WORK TO BE COMPLETED
Repeat the data below exactly, dropping any pictures it holds.
-------- PROVIDED ENTRIES
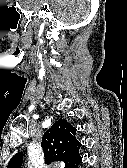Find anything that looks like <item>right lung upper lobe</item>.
Instances as JSON below:
<instances>
[{
    "instance_id": "right-lung-upper-lobe-1",
    "label": "right lung upper lobe",
    "mask_w": 127,
    "mask_h": 168,
    "mask_svg": "<svg viewBox=\"0 0 127 168\" xmlns=\"http://www.w3.org/2000/svg\"><path fill=\"white\" fill-rule=\"evenodd\" d=\"M76 129L66 120L58 119L53 126L47 130L42 137V148L45 156V163L62 161L65 168L72 166L80 159V142L77 141ZM23 154H15L8 163L7 168H20Z\"/></svg>"
}]
</instances>
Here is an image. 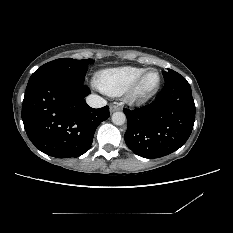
----------------
OUTPUT OF THE EXERCISE
Find anything that looks like <item>right lung upper lobe</item>.
Instances as JSON below:
<instances>
[{
    "instance_id": "right-lung-upper-lobe-1",
    "label": "right lung upper lobe",
    "mask_w": 127,
    "mask_h": 168,
    "mask_svg": "<svg viewBox=\"0 0 127 168\" xmlns=\"http://www.w3.org/2000/svg\"><path fill=\"white\" fill-rule=\"evenodd\" d=\"M76 129L66 120L58 119L53 126L47 130L42 137V148L45 156V163L62 161L65 168L72 166L80 159V142L77 141ZM23 154H15L8 163L7 168H20Z\"/></svg>"
}]
</instances>
Here is an image. 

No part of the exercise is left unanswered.